Material and methods
We conducted a cross‐sectional study to evaluate pregnant women during the first and second waves of COVID‐19 compared with both each other and with pregnant women from before the pandemic. Participants were recruited through social media platforms, hospitals, and midwifery practices. Pregnant women aged ≥18 years who had mastered the Dutch language were eligible to participate. Fear of childbirth was measured with the Wijma Delivery Expectancy Questionnaire online using a cut‐off score of ≥85 to indicate clinically relevant fear of childbirth. The primary outcome was the prevalence of fear of childbirth. We undertook additional analyses to specifically look at possible effect modification.
Results
In total, 1102 pregnant women completed the questionnaire during the first wave of the pandemic, 731 during the second wave, and 364 before the pandemic. Fear of childbirth was present in 10.6%, 11.4%, and 18.4%, respectively. We considered possible effect modification, which indicated that age and parity had a significant influence. In participants during the first wave of COVID‐19, nulliparous women had significantly lower odds (odds ratio [OR] 0.50; 95% confidence interval [CI] 0.34–0.73; p < 0.01) of having a fear of childbirth than did the reference group. Both younger participants in the first wave (OR 0.59; 95% CI 0.37–0.93; p < 0.05) and older participants in the first wave (OR 0.44; 95% CI 0.28–0.71; p < 0.01) and the second wave (OR 0.36; 95% CI 0.21–0.62; p < 0.01) of COVID‐19 had lower odds of fear of childbirth than the reference group.
Conclusions
Pregnant women during the first and second waves of COVID‐19 had lower fear of childbirth scores than pregnant women before the pandemic, indicating less fear of childbirth during the pandemic. This could be explained by an increased level of information, more time to consume information, and better work–life balance with more people working at home during the pandemic.
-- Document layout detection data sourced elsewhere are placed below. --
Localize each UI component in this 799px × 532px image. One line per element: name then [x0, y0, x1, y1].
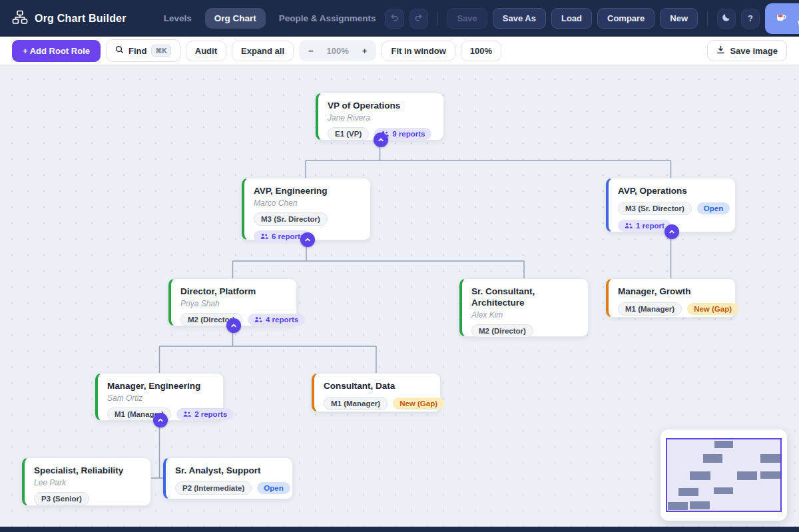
role-title: Consultant, Data: [324, 381, 431, 392]
load-button[interactable]: Load: [551, 8, 592, 29]
new-button[interactable]: New: [660, 8, 698, 29]
save-image-label: Save image: [730, 46, 778, 56]
org-node-director-platform[interactable]: Director, PlatformPriya ShahM2 (Director…: [168, 278, 297, 326]
tab-org-chart[interactable]: Org Chart: [205, 8, 266, 29]
brand: Org Chart Builder: [12, 10, 127, 27]
reports-badge: 4 reports: [248, 314, 305, 326]
tips-welcome-button[interactable]: Tips Welcome: [765, 3, 799, 34]
fit-in-window-button[interactable]: Fit in window: [382, 41, 455, 61]
tab-levels[interactable]: Levels: [154, 8, 201, 29]
open-badge: Open: [697, 202, 730, 214]
org-connector: [160, 326, 377, 373]
level-badge: M2 (Director): [471, 324, 533, 338]
people-icon: [625, 222, 633, 229]
org-node-sr-analyst-support[interactable]: Sr. Analyst, SupportP2 (Intermediate)Ope…: [163, 457, 293, 499]
reports-badge: 2 reports: [176, 408, 234, 420]
minimap[interactable]: [661, 429, 787, 521]
role-title: VP of Operations: [328, 101, 434, 112]
redo-icon: [413, 13, 423, 25]
find-shortcut: ⌘K: [151, 45, 170, 57]
zoom-in-button[interactable]: +: [356, 43, 374, 59]
org-node-manager-growth[interactable]: Manager, GrowthM1 (Manager)New (Gap): [606, 278, 736, 318]
org-node-sr-consultant-architecture[interactable]: Sr. Consultant, ArchitectureAlex KimM2 (…: [459, 278, 589, 337]
org-connector: [233, 240, 525, 278]
undo-button[interactable]: [385, 9, 403, 29]
minimap-node: [737, 471, 757, 480]
chevron-up-icon: [157, 417, 164, 423]
collapse-button[interactable]: [300, 232, 315, 247]
minimap-node: [760, 471, 780, 479]
zoom-out-button[interactable]: −: [302, 43, 320, 59]
minimap-node: [760, 454, 780, 463]
level-badge: M1 (Manager): [324, 397, 388, 410]
badge-row: M1 (Manager)New (Gap): [618, 302, 726, 316]
dark-mode-toggle[interactable]: [717, 9, 736, 29]
people-icon: [183, 411, 191, 417]
org-node-consultant-data[interactable]: Consultant, DataM1 (Manager)New (Gap): [312, 373, 441, 412]
collapse-button[interactable]: [374, 133, 388, 147]
help-button[interactable]: ?: [741, 9, 760, 29]
role-title: Director, Platform: [180, 286, 287, 298]
level-badge: M3 (Sr. Director): [618, 202, 692, 215]
divider: [707, 11, 708, 26]
expand-all-button[interactable]: Expand all: [232, 41, 294, 61]
chevron-up-icon: [304, 236, 311, 243]
minimap-node: [714, 487, 734, 495]
badge-row: M1 (Manager)New (Gap): [324, 397, 431, 410]
person-name: Sam Ortiz: [107, 394, 214, 403]
tab-people-assignments[interactable]: People & Assignments: [270, 8, 386, 29]
save-image-button[interactable]: Save image: [707, 40, 787, 61]
role-title: AVP, Operations: [618, 186, 726, 197]
person-name: Jane Rivera: [328, 113, 434, 123]
org-chart-logo-icon: [12, 10, 28, 27]
minimap-node: [714, 441, 734, 448]
org-connector: [306, 140, 671, 178]
level-badge: M3 (Sr. Director): [254, 212, 328, 226]
navbar-actions: Save Save As Load Compare New ? Tips Wel…: [385, 3, 799, 34]
find-label: Find: [129, 46, 146, 56]
org-node-specialist-reliability[interactable]: Specialist, ReliabilityLee ParkP3 (Senio…: [22, 457, 151, 506]
collapse-button[interactable]: [226, 318, 241, 333]
badge-row: M3 (Sr. Director): [254, 212, 361, 226]
level-badge: P3 (Senior): [34, 492, 89, 505]
add-root-role-button[interactable]: + Add Root Role: [12, 40, 101, 62]
save-button[interactable]: Save: [447, 8, 487, 29]
gap-badge: New (Gap): [393, 398, 444, 409]
app-title: Org Chart Builder: [35, 13, 127, 25]
redo-button[interactable]: [409, 9, 428, 29]
zoom-level: 100%: [320, 43, 356, 59]
collapse-button[interactable]: [153, 413, 168, 427]
org-connector: [151, 421, 163, 478]
org-canvas[interactable]: VP of OperationsJane RiveraE1 (VP)9 repo…: [0, 65, 799, 527]
org-node-vp-operations[interactable]: VP of OperationsJane RiveraE1 (VP)9 repo…: [316, 93, 444, 140]
org-node-avp-operations[interactable]: AVP, OperationsM3 (Sr. Director)Open1 re…: [606, 178, 736, 232]
minimap-viewport[interactable]: [666, 438, 782, 512]
minimap-node: [703, 454, 722, 463]
org-node-manager-engineering[interactable]: Manager, EngineeringSam OrtizM1 (Manager…: [95, 373, 224, 421]
gap-badge: New (Gap): [687, 303, 738, 315]
moon-icon: [722, 13, 731, 24]
person-name: Alex Kim: [471, 310, 579, 320]
role-title: Sr. Consultant, Architecture: [471, 286, 579, 309]
chevron-up-icon: [230, 322, 237, 329]
open-badge: Open: [257, 482, 290, 494]
tips-welcome-label: Tips Welcome: [792, 9, 799, 29]
compare-button[interactable]: Compare: [597, 8, 655, 29]
zoom-reset-button[interactable]: 100%: [461, 41, 501, 61]
audit-button[interactable]: Audit: [186, 41, 226, 61]
search-icon: [115, 45, 124, 56]
role-title: Specialist, Reliability: [34, 465, 141, 477]
collapse-button[interactable]: [665, 224, 679, 239]
level-badge: P2 (Intermediate): [175, 481, 252, 495]
badge-row: P3 (Senior): [34, 492, 141, 505]
undo-icon: [390, 13, 400, 25]
coffee-cup-icon: [776, 13, 787, 25]
chevron-up-icon: [378, 136, 384, 143]
find-button[interactable]: Find ⌘K: [106, 39, 180, 62]
level-badge: E1 (VP): [328, 127, 369, 140]
person-name: Lee Park: [34, 478, 141, 487]
role-title: AVP, Engineering: [254, 186, 361, 197]
org-node-avp-engineering[interactable]: AVP, EngineeringMarco ChenM3 (Sr. Direct…: [242, 178, 371, 240]
zoom-control: − 100% +: [299, 40, 376, 61]
save-as-button[interactable]: Save As: [493, 8, 546, 29]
Keywords: anxiety, coronavirus, COVID‐19, fear of childbirth, pregnancy, Sars‐Cov‐2
Abbreviations
- CI
confidence interval
FoC
fear of childbirth
- HEAR
Request for HElp in fEAr of Childbirth
OR
odds ratio
- W‐DEQ A
Wijma Delivery Expectancy Questionnaire version A
Key message.
Fear of childbirth does not appear to have increased during the COVID‐19 pandemic in the Netherlands.
1. INTRODUCTION
In early 2020, the World Health Organization declared coronavirus disease 2019 (COVID‐19) to be a pandemic, 1 resulting in worldwide measures to prevent the virus from spreading, including border closures, quarantines, lockdowns, partial lockdowns, and travel restrictions. 2 These measures and restrictions affected mental health, 3 and several studies have found that the experience of pregnancy and delivery was also affected. 4 , 5 For example, one recent systematic review found a higher prevalence of both depression and anxiety in pregnant women during the COVID‐19 pandemic (the pandemic), although heterogeneity was significant. 6 However, we found no such relationship in the Netherlands, with 20% of pregnant women having high levels of anxiety during the pandemic compared with 23% before the pandemic. Similar levels of depression were found in pregnant women during compared with before the pandemic (13% vs 15%, respectively). 7
In addition to possible increases in anxiety and depression symptoms among pregnant women during the pandemic, 6 fear of childbirth (FoC) may also have risen, as mental health problems are a known predictor of FoC. 8 Although the definition of FoC varies, it covers a range of symptoms and feelings directly related to childbirth that interfere with normal occupational and domestic functioning, relationships, and social activities. 9 A systematic review showed an overall pooled prevalence of FoC of 14% in pregnant women before the pandemic. 10 Besides pre‐existing mental health problems such as anxiety and depression, several other predictors have also been associated with FoC in general, including lack of social support, younger age, nulliparity, and obstetric complications during pregnancy or previous delivery. 11 However, other studies have contradicted some of these predictors, showing a higher prevalence of FoC in women with advanced maternal age 12 and in multiparous women. 8 , 10
Overall, the pandemic could have had an influence on FoC and negative experiences of childbirth.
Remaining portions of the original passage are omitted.